牧童

http://www.xumuren.com/?1464

The 11 Steps for Statistical Modeling

热度 33已有 154 次阅读2011-4-14 14:28 |个人分类:基础科学|系统分类:精品转载

The 11 Steps for Statistical Modeling in any Regression or ANOVANo matter what statistical model you’re running, you need to go through the same 11 steps.  The order and the specifics of how you do each step will differ depending on the data and the type of model you use.
These 11 steps are in 3 major parts.  Most people think of only Part 3 as  modeling.  However, if you do all 3 parts, and think of them all as part of the analysis, the modeling process will be faster, easier, and make more sense.
Part 1: Define and Design
In the first 4 steps, the object is clarity. You want to make everything as clear as possible to yourself.
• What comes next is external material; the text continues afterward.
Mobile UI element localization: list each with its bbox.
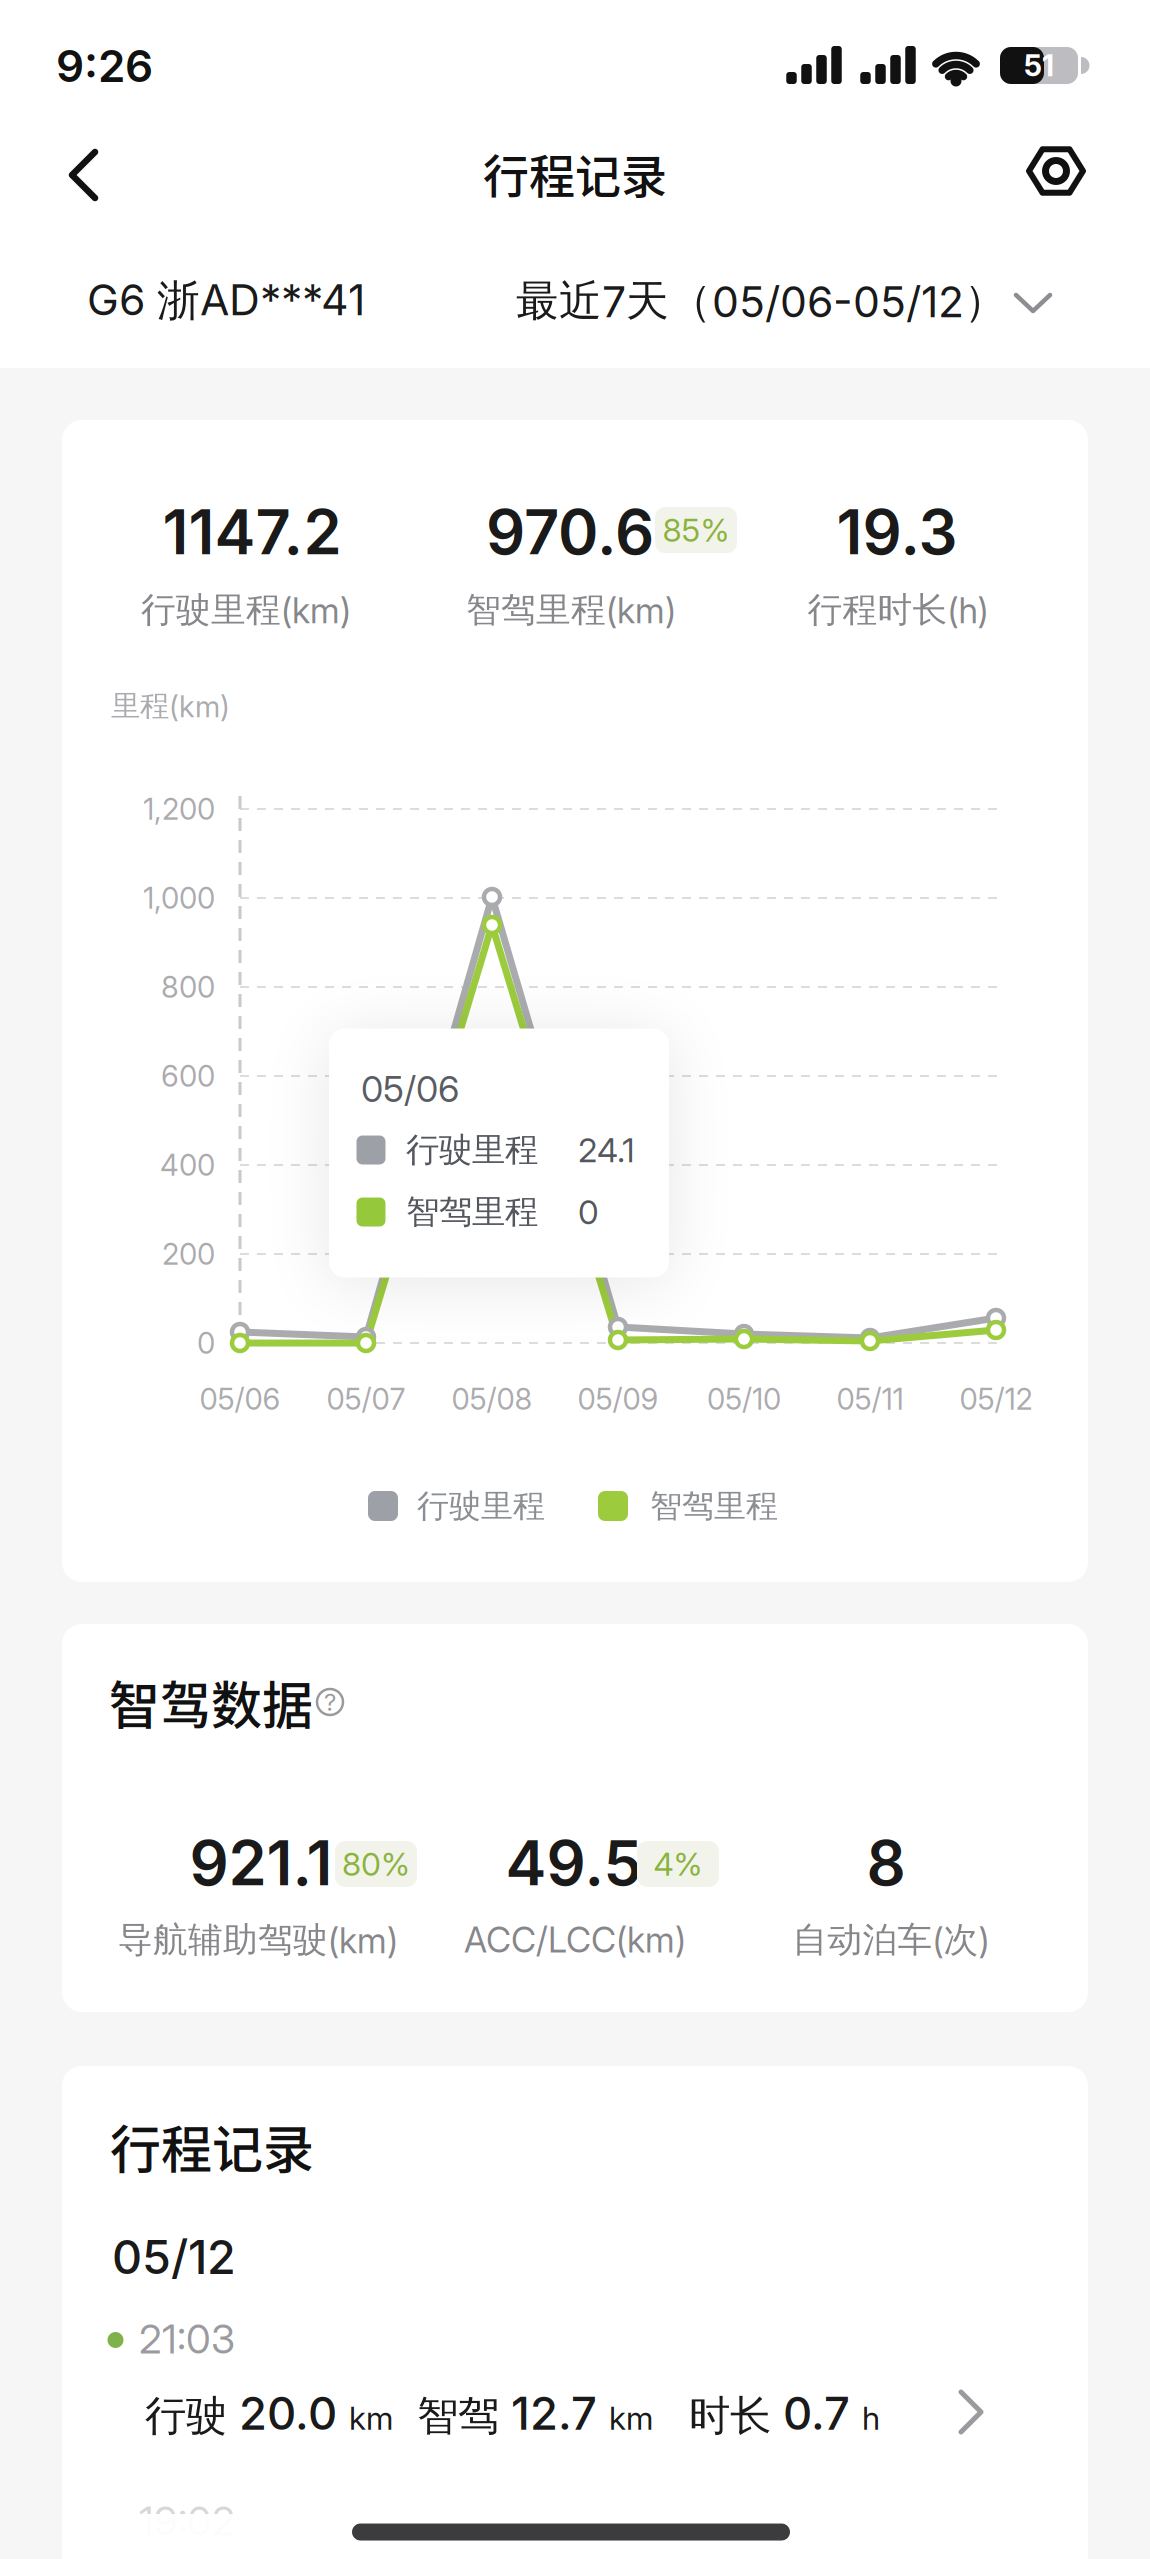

The more clear things are at this point, the moother everything will be.
1. Write out research questions in theoretical and operational terms
A lot of times, when researchers are confused about the right statistical method to use, the real problem is they haven’t defined their research questions.  They have a general idea of the relationship they want to test, but it’s a bit vague.  You need to be very specific.
For each research question, write it down in both theoretical and operational terms.
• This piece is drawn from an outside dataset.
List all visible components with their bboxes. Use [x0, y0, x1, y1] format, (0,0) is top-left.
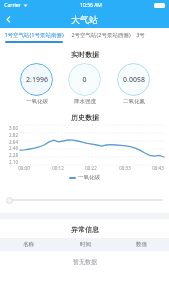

2. Design the study or define the design
Depending on whether you are collecting your own data or doing secondary data analysis, you need a clear idea of the design.  Design issues are about randomization and sampling:
? Nested and Crossed Factors
? Potential confounders and control variables
? Longitudinal or repeated measurements on a study unit
? Sampling: simple random sample or stratification or clustering
3. Choose the variables for answering research questions and determine their level of measurement Every model has to take into account both the design and the level of measurement of the variables.
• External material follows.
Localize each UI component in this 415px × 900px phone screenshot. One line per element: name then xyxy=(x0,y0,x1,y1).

Level of measurement, remember, is whether a variable is nominal, ordinal, or interval.  Within interval, you also need to know if variables are discrete counts or continuous.
It’s absolutely vital that you know the level of measurement of each response and predictor variable, because they determine both the type of information you can get from your model and the family of models that is appropriate.
4. Write an analysis plan
Write your best guess for the statistical method that will answer the research question, taking into account the design and the type of data.
It does not have to be final at this point—it just needs to be a reasonable approximation.
Part 2: Prepare and explore
5. Collect, code, enter, and clean data and create new variables
The parts that are most directly applicable to modeling are entering data and creating new variables.
For data entry, the analysis plan you wrote will determine how to enter variables.  For example, if you will be doing a linear mixed model, you will want the data in long format.  If you need to do a factor analysis to create an index variable, each item will be its own variable.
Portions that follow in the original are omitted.